The men dispose themselves in a row (in one case the women form another row a couple of metres behind the men) and prayers are said.

Then, the prayers over, the participants mill around leaving the bundle on the road. Children run around, cars deposit people and people walk about. And all this in a Gaza that other news services describe as one big wreck whereas on news18 one can see a mosque dome seemingly intact.

This does not mean that the situation in Gaza due to the Israeli bombings and IDF (Israeli army) in retaliation for the 7 October Hamas massacre is not catastrophic with over 30,000 reported dead (Palestinian figures).
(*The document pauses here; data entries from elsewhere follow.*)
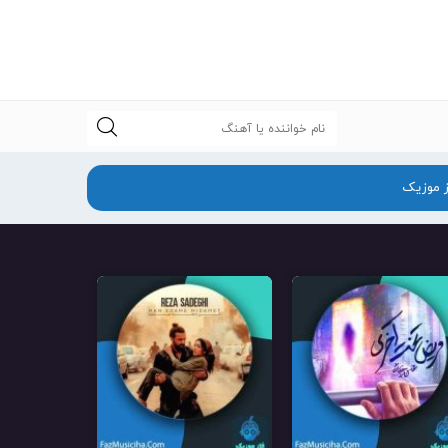
جستجو
ز موزیک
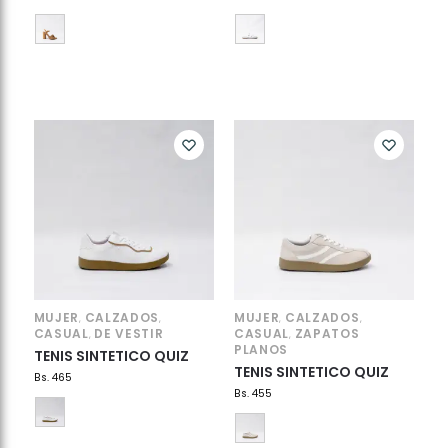
MUJER
CALZADOS
MUJER
CALZADOS
,
,
,
,
CASUAL
DE VESTIR
CASUAL
ZAPATOS
,
,
PLANOS
TENIS SINTETICO QUIZ
TENIS SINTETICO QUIZ
Bs.
465
Bs.
455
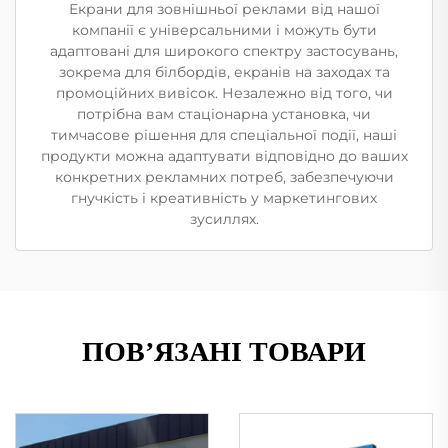
Екрани для зовнішньої реклами від нашої
компанії є універсальними і можуть бути
адаптовані для широкого спектру застосувань,
зокрема для білбордів, екранів на заходах та
промоційних вивісок. Незалежно від того, чи
потрібна вам стаціонарна установка, чи
тимчасове рішення для спеціальної події, наші
продукти можна адаптувати відповідно до ваших
конкретних рекламних потреб, забезпечуючи
гнучкість і креативність у маркетингових
зусиллях.
ПОВ’ЯЗАНІ ТОВАРИ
There were between one and two million caught in a tiny enclave called Gaza the size of Malta, forced to move from north to south at the beginning of the hostilities.

Supplies have been disrupted and crowds have been attacking the few lorries that have been allowed through. When one such crowd attacked a lorry a terrible crush developed and some 120 persons were killed. The Palestinians claimed IDF had shot at people while the IDF said the deaths occurred when people started trampling each other in their panic to escape.

Caught up in this tragedy, people try hard to cross the frontier with Egypt. So far, despite huge efforts, only those with foreign passports and injured people on their way to an Israeli hospital are being allowed to cross over to Egypt.

Then there are those who pay to cross, as freely admitted by the father of the girl who was brought to Malta to complete her rehab (and who was lionised by both sides of parliament the day after she arrived).

The price per person has risen vertiginously to some $7,000 in the case of adults. And over the border, in Egypt, huge crowds of husbands and other relatives besiege offices of the private company organising the cross-border trips which the Egyptian government officially frowns on but meanwhile allows.

One reason might be that revealed by an Israeli news website, N11, which said that over the past days nephews and nieces of Palestinian strongman Sinwar have crossed over to Egypt and safety. So too other relatives of other Palestinian bigwigs.

As a result too the one and only private company organising these trips has seen its revenue top one million dollars per day according to Al-Jazeera.

Obviously, given the numbers of people massed inside Gaza, this is but a trickle.

The others are massed in the huge tent city that has sprung up next to the border, bereft of water and electricity, subjected to rain and soon the fierce heat of summer.

The Americans and the Jordanians have been air-dropping packages of food on the shore. And President Biden, in his State of the Union speech on Thursday promised the US will build a sort of harbour for ships carrying badly needed supplies.

Meanwhile the hostages, or those of them that are still alive, have not been found yet and obviously Sinwar has not been captured yet, despite huge efforts. The underground city created over the past years has taken a beating.

And people are still getting killed. The bundles outside the Deir al-Balah hospital will continue to mount up.